In cases where athletes are presenting with these recognised symptoms, appropriate onward referral should not be delayed.
Screening for FAI
Naturally, there will always be an increased prevalence of OA with increasing age, among athletes in particular but also within the general population as a whole. In a recent screening study undertaken at the Hip and Groin Clinic, a cohort of asymptomatic GAA athletes were assessed for prevalence of signs and symptoms known to be associated with FAI. In this study of 124 athletes, 59.3 per cent reported stiffness in one or both hips; 43.1 per cent experienced pain in the hip/groin; impingement testing (pain on hip flexion, internal rotation and adduction, FADIR) was positive in 27 per cent of hips; flexion was reduced in 10.1 per cent of hips (<114o); and internal rotation was reduced in 23.8 per cent of hips (<27o). The results of this study revealed a high proportion of athletes demonstrated symptoms and signs in keeping with underlying FAI. Further longitudinal screening studies are needed in order to be able to understand the relationship between early warning signs and the progression to symptomatic FAI or OA, with the hope of putting preventative strategies in place before irreversible damage is done.
Outcomes from our clinic show that those who have symptoms for more than two years prior to scheduling surgical intervention, while improving significantly from their pre-operative state, have poorer outcomes compared to those who have initial symptoms for less than two years. Arthroscopic surgery generally yields superior outcomes for those at the younger age spectrum. For the 2,000+ athletic cases undergoing surgical management, one-in-three cases reported symptom duration longer than two years and all had exhausted conservative treatment, with prior attendance to an average of 2.7 HCPs for their symptoms.
Quality-of-life (QoL) and economic toll of FAI
While improved quality of life and symptomatic relief are the objective for any clinician dealing with a case of hip and/or groin issues, the effect of a particular treatment regimen toward achieving these goals must also be scrutinised. One recent study compared the cost-effectiveness of hip arthroscopic surgery against structured rehabilitation alone for the treatment of labral tears in patients without OA. It was found that hip arthroscopy was more cost-effective and the lifetime incidence of symptomatic OA was over twice as high for patients treated with rehabilitation compared to arthroscopic surgery. Timely recognition and diagnosis of related conditions, such as labral tears, are an important source of cost-effectiveness.
It is important that not only the patient, but also GPs and other healthcare practitioners who are collaboratively involved in the treatment of an athlete with hip and groin symptoms are provided with up-to-date outcomes, both surgical and conservative.

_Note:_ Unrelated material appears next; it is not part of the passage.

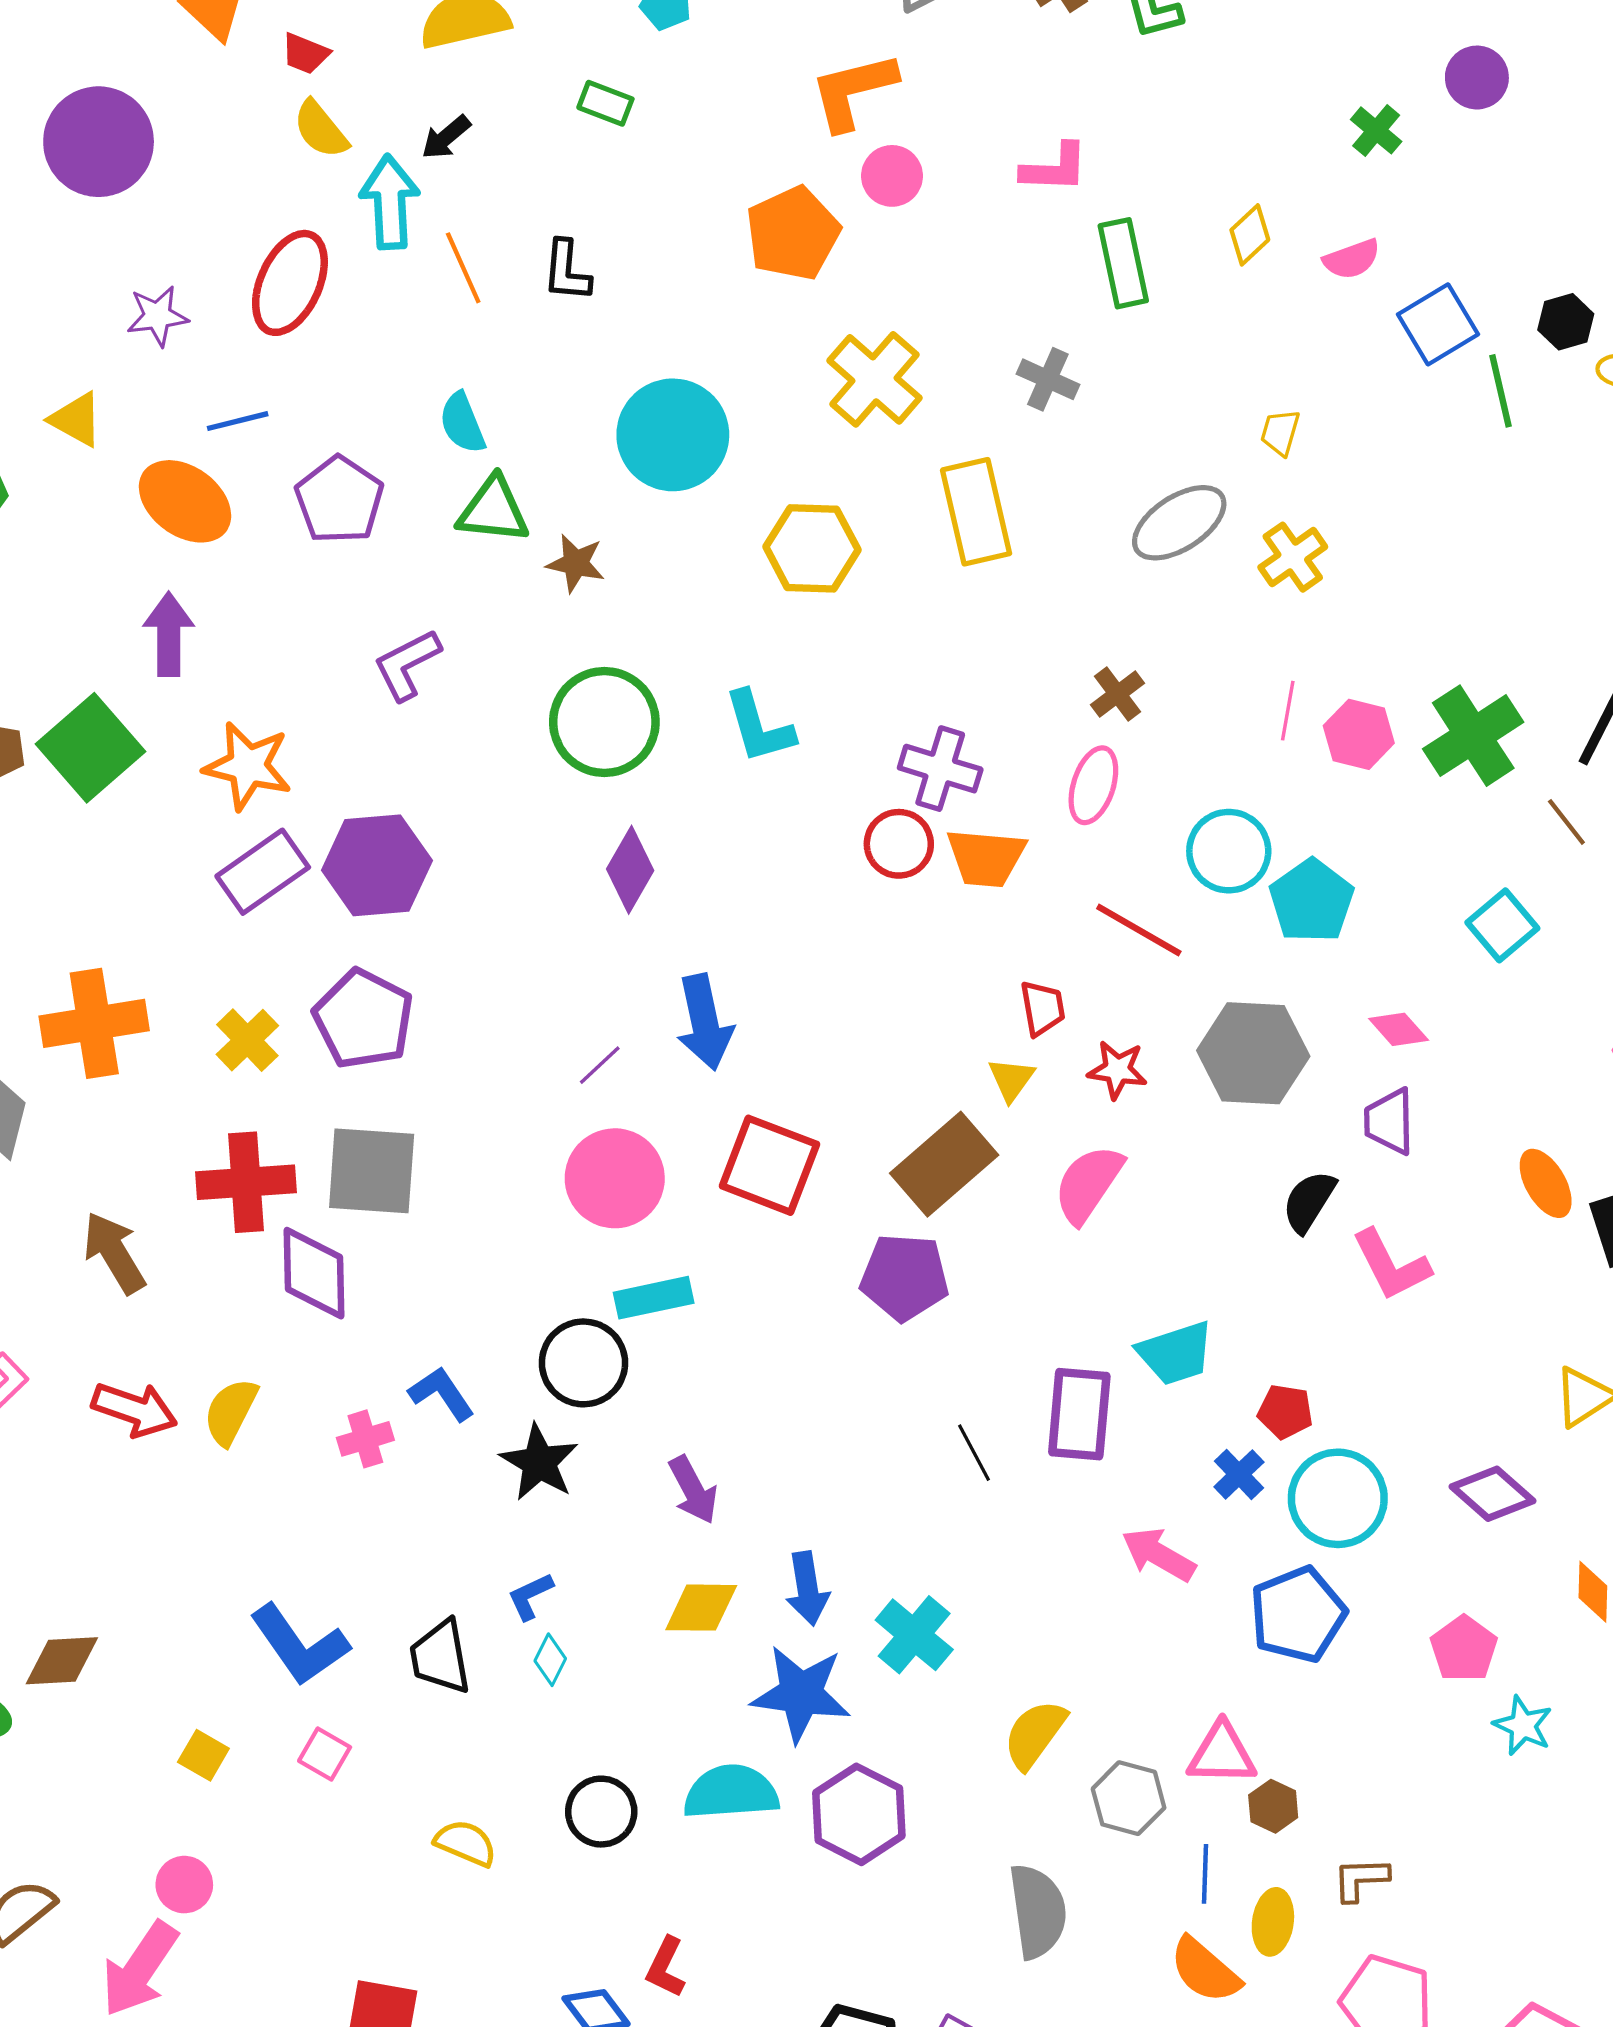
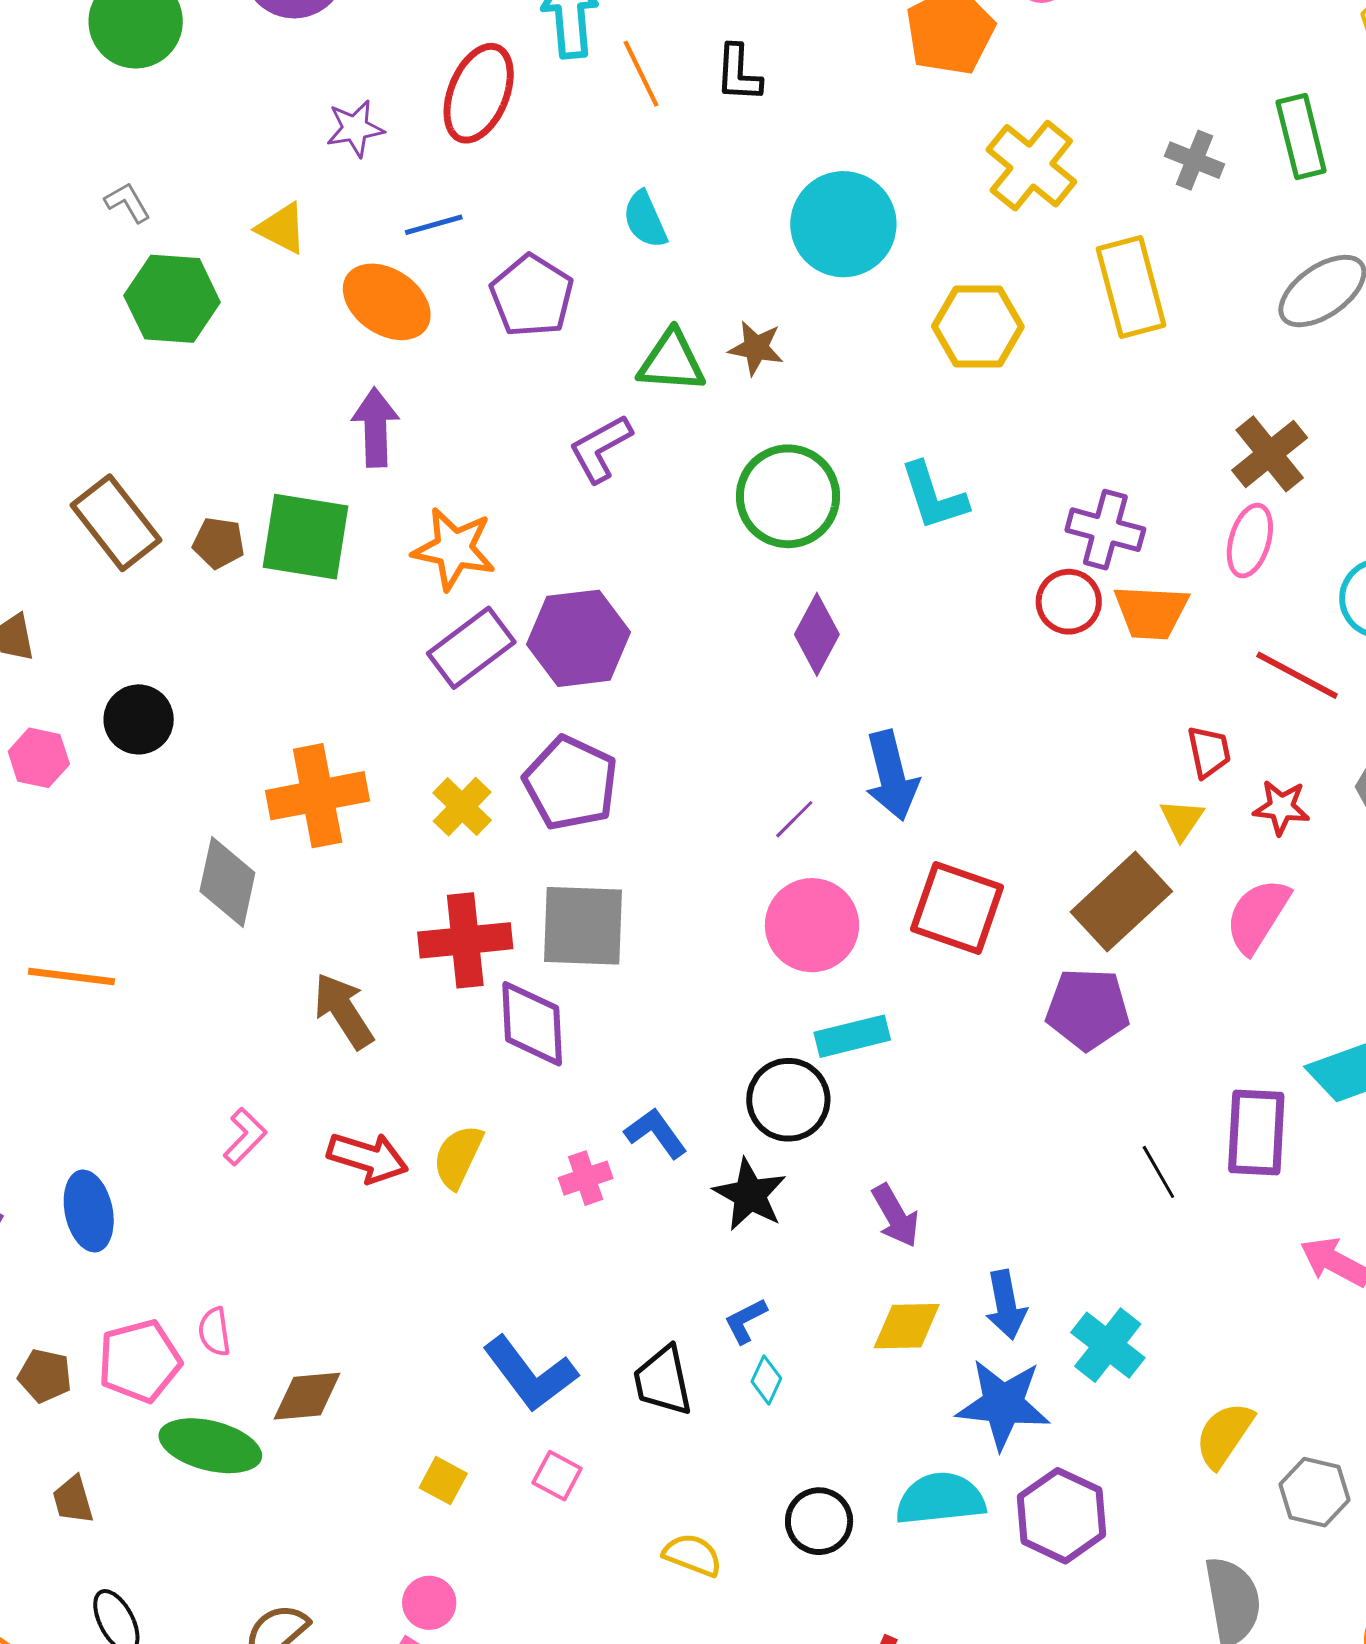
green rectangle: (1123, 263) -> (1301, 137), moved
green triangle: (493, 510) -> (672, 361), moved
brown cross: (1117, 694) -> (1270, 454), size x1.5
green square: (90, 748) -> (306, 537), turned -38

Athletes are particularly prone to developing symptomatic FAI due to the twisting/turning, acceleration/deceleration aspects of their sports.
Evidence-based research suggests that FAI causes OA.
Red-flag warning signs of possible FAI:
Recurrent groin pain.
Recurrent hamstring tightness.
Accurate diagnosis requires radiographic-specific imagery, in addition to patient history and clinical examination.
Delay in diagnosis (symptoms >two years) can lead to poorer long-term outcomes.
Preservation surgery can produce excellent outcomes, provided early diagnosis is made.
The most appropriate course of treatment can only be given once all possibilities are explored. Clinical outcomes and structured follow-up are vital to assess the outcome of intervention.